- **Task objective**: Everything in the listing below needs to be returned word for word.

- **Data shown**:
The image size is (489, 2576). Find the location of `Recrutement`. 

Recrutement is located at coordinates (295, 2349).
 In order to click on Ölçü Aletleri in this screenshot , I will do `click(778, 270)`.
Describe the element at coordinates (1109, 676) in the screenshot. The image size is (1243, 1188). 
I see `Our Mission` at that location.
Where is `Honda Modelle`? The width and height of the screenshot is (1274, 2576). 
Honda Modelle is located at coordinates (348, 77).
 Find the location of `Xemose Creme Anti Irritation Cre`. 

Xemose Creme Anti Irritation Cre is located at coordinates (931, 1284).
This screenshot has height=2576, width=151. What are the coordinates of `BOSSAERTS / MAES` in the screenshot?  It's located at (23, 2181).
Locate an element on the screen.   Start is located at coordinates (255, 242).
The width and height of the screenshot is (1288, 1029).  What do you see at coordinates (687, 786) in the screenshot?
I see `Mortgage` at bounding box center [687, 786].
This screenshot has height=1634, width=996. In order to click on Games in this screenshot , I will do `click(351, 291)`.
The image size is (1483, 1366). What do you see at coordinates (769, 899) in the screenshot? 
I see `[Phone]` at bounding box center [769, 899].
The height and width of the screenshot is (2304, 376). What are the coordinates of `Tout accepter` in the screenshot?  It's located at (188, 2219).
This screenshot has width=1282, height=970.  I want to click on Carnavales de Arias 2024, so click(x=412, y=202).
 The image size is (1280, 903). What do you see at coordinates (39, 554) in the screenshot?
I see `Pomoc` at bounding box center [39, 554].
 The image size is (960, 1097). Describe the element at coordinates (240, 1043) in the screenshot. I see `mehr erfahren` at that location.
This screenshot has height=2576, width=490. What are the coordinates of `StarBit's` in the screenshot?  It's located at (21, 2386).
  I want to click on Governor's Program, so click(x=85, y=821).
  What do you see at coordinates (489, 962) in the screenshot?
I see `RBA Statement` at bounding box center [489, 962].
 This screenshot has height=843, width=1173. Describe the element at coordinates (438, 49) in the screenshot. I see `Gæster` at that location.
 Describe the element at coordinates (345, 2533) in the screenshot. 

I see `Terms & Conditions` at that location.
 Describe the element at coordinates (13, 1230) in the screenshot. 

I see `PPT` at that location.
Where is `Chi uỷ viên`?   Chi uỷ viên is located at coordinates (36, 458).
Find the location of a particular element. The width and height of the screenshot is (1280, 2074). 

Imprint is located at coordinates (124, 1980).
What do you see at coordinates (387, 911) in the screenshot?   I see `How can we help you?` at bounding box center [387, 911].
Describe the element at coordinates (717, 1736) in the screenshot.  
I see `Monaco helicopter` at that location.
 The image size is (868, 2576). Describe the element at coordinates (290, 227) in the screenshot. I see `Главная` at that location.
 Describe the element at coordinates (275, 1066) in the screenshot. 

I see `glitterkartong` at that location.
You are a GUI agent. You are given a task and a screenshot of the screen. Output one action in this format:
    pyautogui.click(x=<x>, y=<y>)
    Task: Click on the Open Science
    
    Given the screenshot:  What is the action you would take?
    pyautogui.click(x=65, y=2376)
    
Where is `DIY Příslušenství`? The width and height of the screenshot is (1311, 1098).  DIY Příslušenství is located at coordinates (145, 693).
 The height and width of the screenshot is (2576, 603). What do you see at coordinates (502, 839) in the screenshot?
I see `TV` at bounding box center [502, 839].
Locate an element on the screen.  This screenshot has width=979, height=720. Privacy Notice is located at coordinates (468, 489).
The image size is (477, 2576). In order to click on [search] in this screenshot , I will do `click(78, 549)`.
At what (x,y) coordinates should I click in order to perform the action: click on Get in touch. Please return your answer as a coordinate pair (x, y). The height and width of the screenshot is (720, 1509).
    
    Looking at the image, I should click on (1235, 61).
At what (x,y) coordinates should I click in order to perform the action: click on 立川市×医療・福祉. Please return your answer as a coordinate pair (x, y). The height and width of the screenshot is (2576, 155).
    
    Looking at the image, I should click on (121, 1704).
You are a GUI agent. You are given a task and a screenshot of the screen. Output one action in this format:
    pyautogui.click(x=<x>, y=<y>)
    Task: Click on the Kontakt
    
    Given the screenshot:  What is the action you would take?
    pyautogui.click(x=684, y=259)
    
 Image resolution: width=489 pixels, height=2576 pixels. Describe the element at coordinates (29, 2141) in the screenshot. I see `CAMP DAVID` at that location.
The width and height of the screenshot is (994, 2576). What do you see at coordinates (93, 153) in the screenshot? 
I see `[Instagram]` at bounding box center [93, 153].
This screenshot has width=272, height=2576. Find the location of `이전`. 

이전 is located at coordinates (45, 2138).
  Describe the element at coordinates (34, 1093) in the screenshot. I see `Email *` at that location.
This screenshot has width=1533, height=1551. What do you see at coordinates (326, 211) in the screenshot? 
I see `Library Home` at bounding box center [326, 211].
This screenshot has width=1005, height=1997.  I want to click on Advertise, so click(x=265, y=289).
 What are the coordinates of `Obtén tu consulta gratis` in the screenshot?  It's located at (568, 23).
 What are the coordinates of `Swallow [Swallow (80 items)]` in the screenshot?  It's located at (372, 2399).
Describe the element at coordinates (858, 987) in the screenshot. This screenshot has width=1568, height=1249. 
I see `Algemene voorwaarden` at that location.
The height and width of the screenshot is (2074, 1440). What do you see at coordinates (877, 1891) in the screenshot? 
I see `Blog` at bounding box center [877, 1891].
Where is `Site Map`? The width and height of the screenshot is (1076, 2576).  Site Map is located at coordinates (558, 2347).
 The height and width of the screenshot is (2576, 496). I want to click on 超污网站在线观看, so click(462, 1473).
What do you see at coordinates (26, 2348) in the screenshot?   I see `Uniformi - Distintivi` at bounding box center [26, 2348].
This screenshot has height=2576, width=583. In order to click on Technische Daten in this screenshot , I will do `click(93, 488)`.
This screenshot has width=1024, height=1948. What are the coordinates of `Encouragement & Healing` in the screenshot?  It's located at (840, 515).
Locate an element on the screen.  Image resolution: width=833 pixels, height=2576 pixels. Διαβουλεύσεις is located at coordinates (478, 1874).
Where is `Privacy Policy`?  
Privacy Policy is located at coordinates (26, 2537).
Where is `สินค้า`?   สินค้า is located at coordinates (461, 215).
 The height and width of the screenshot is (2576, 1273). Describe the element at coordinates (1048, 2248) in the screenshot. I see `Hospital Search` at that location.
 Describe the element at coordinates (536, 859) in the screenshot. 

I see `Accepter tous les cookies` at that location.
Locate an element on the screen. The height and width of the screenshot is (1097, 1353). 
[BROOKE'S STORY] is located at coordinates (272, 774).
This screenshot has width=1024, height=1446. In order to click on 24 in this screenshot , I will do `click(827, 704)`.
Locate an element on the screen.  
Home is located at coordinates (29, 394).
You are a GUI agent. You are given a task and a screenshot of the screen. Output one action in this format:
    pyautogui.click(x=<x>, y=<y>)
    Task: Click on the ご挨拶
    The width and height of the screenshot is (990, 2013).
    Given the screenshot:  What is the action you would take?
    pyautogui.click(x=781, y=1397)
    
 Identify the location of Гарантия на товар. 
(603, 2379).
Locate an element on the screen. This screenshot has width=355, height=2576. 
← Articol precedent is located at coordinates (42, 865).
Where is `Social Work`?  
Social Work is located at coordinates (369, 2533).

- **Response**:
The image size is (489, 2576). Find the location of `Recrutement`. 

Recrutement is located at coordinates (295, 2349).
 In order to click on Ölçü Aletleri in this screenshot , I will do `click(778, 270)`.
Describe the element at coordinates (1109, 676) in the screenshot. The image size is (1243, 1188). 
I see `Our Mission` at that location.
Where is `Honda Modelle`? The width and height of the screenshot is (1274, 2576). 
Honda Modelle is located at coordinates (348, 77).
 Find the location of `Xemose Creme Anti Irritation Cre`. 

Xemose Creme Anti Irritation Cre is located at coordinates (931, 1284).
This screenshot has height=2576, width=151. What are the coordinates of `BOSSAERTS / MAES` in the screenshot?  It's located at (23, 2181).
Locate an element on the screen.   Start is located at coordinates (255, 242).
The width and height of the screenshot is (1288, 1029).  What do you see at coordinates (687, 786) in the screenshot?
I see `Mortgage` at bounding box center [687, 786].
This screenshot has height=1634, width=996. In order to click on Games in this screenshot , I will do `click(351, 291)`.
The image size is (1483, 1366). What do you see at coordinates (769, 899) in the screenshot? 
I see `[Phone]` at bounding box center [769, 899].
The height and width of the screenshot is (2304, 376). What are the coordinates of `Tout accepter` in the screenshot?  It's located at (188, 2219).
This screenshot has width=1282, height=970.  I want to click on Carnavales de Arias 2024, so click(x=412, y=202).
 The image size is (1280, 903). What do you see at coordinates (39, 554) in the screenshot?
I see `Pomoc` at bounding box center [39, 554].
 The image size is (960, 1097). Describe the element at coordinates (240, 1043) in the screenshot. I see `mehr erfahren` at that location.
This screenshot has height=2576, width=490. What are the coordinates of `StarBit's` in the screenshot?  It's located at (21, 2386).
  I want to click on Governor's Program, so click(x=85, y=821).
  What do you see at coordinates (489, 962) in the screenshot?
I see `RBA Statement` at bounding box center [489, 962].
 This screenshot has height=843, width=1173. Describe the element at coordinates (438, 49) in the screenshot. I see `Gæster` at that location.
 Describe the element at coordinates (345, 2533) in the screenshot. 

I see `Terms & Conditions` at that location.
 Describe the element at coordinates (13, 1230) in the screenshot. 

I see `PPT` at that location.
Where is `Chi uỷ viên`?   Chi uỷ viên is located at coordinates (36, 458).
Find the location of a particular element. The width and height of the screenshot is (1280, 2074). 

Imprint is located at coordinates (124, 1980).
What do you see at coordinates (387, 911) in the screenshot?   I see `How can we help you?` at bounding box center [387, 911].
Describe the element at coordinates (717, 1736) in the screenshot.  
I see `Monaco helicopter` at that location.
 The image size is (868, 2576). Describe the element at coordinates (290, 227) in the screenshot. I see `Главная` at that location.
 Describe the element at coordinates (275, 1066) in the screenshot. 

I see `glitterkartong` at that location.
You are a GUI agent. You are given a task and a screenshot of the screen. Output one action in this format:
    pyautogui.click(x=<x>, y=<y>)
    Task: Click on the Open Science
    
    Given the screenshot:  What is the action you would take?
    pyautogui.click(x=65, y=2376)
    
Where is `DIY Příslušenství`? The width and height of the screenshot is (1311, 1098).  DIY Příslušenství is located at coordinates (145, 693).
 The height and width of the screenshot is (2576, 603). What do you see at coordinates (502, 839) in the screenshot?
I see `TV` at bounding box center [502, 839].
Locate an element on the screen.  This screenshot has width=979, height=720. Privacy Notice is located at coordinates (468, 489).
The image size is (477, 2576). In order to click on [search] in this screenshot , I will do `click(78, 549)`.
At what (x,y) coordinates should I click in order to perform the action: click on Get in touch. Please return your answer as a coordinate pair (x, y). The height and width of the screenshot is (720, 1509).
    
    Looking at the image, I should click on (1235, 61).
At what (x,y) coordinates should I click in order to perform the action: click on 立川市×医療・福祉. Please return your answer as a coordinate pair (x, y). The height and width of the screenshot is (2576, 155).
    
    Looking at the image, I should click on (121, 1704).
You are a GUI agent. You are given a task and a screenshot of the screen. Output one action in this format:
    pyautogui.click(x=<x>, y=<y>)
    Task: Click on the Kontakt
    
    Given the screenshot:  What is the action you would take?
    pyautogui.click(x=684, y=259)
    
 Image resolution: width=489 pixels, height=2576 pixels. Describe the element at coordinates (29, 2141) in the screenshot. I see `CAMP DAVID` at that location.
The width and height of the screenshot is (994, 2576). What do you see at coordinates (93, 153) in the screenshot? 
I see `[Instagram]` at bounding box center [93, 153].
This screenshot has width=272, height=2576. Find the location of `이전`. 

이전 is located at coordinates (45, 2138).
  Describe the element at coordinates (34, 1093) in the screenshot. I see `Email *` at that location.
This screenshot has width=1533, height=1551. What do you see at coordinates (326, 211) in the screenshot? 
I see `Library Home` at bounding box center [326, 211].
This screenshot has width=1005, height=1997.  I want to click on Advertise, so click(x=265, y=289).
 What are the coordinates of `Obtén tu consulta gratis` in the screenshot?  It's located at (568, 23).
 What are the coordinates of `Swallow [Swallow (80 items)]` in the screenshot?  It's located at (372, 2399).
Describe the element at coordinates (858, 987) in the screenshot. This screenshot has width=1568, height=1249. 
I see `Algemene voorwaarden` at that location.
The height and width of the screenshot is (2074, 1440). What do you see at coordinates (877, 1891) in the screenshot? 
I see `Blog` at bounding box center [877, 1891].
Where is `Site Map`? The width and height of the screenshot is (1076, 2576).  Site Map is located at coordinates (558, 2347).
 The height and width of the screenshot is (2576, 496). I want to click on 超污网站在线观看, so click(462, 1473).
What do you see at coordinates (26, 2348) in the screenshot?   I see `Uniformi - Distintivi` at bounding box center [26, 2348].
This screenshot has height=2576, width=583. In order to click on Technische Daten in this screenshot , I will do `click(93, 488)`.
This screenshot has width=1024, height=1948. What are the coordinates of `Encouragement & Healing` in the screenshot?  It's located at (840, 515).
Locate an element on the screen.  Image resolution: width=833 pixels, height=2576 pixels. Διαβουλεύσεις is located at coordinates (478, 1874).
Where is `Privacy Policy`?  
Privacy Policy is located at coordinates (26, 2537).
Where is `สินค้า`?   สินค้า is located at coordinates (461, 215).
 The height and width of the screenshot is (2576, 1273). Describe the element at coordinates (1048, 2248) in the screenshot. I see `Hospital Search` at that location.
 Describe the element at coordinates (536, 859) in the screenshot. 

I see `Accepter tous les cookies` at that location.
Locate an element on the screen. The height and width of the screenshot is (1097, 1353). 
[BROOKE'S STORY] is located at coordinates (272, 774).
This screenshot has width=1024, height=1446. In order to click on 24 in this screenshot , I will do `click(827, 704)`.
Locate an element on the screen.  
Home is located at coordinates (29, 394).
You are a GUI agent. You are given a task and a screenshot of the screen. Output one action in this format:
    pyautogui.click(x=<x>, y=<y>)
    Task: Click on the ご挨拶
    The width and height of the screenshot is (990, 2013).
    Given the screenshot:  What is the action you would take?
    pyautogui.click(x=781, y=1397)
    
 Identify the location of Гарантия на товар. 
(603, 2379).
Locate an element on the screen. This screenshot has width=355, height=2576. 
← Articol precedent is located at coordinates (42, 865).
Where is `Social Work`?  
Social Work is located at coordinates (369, 2533).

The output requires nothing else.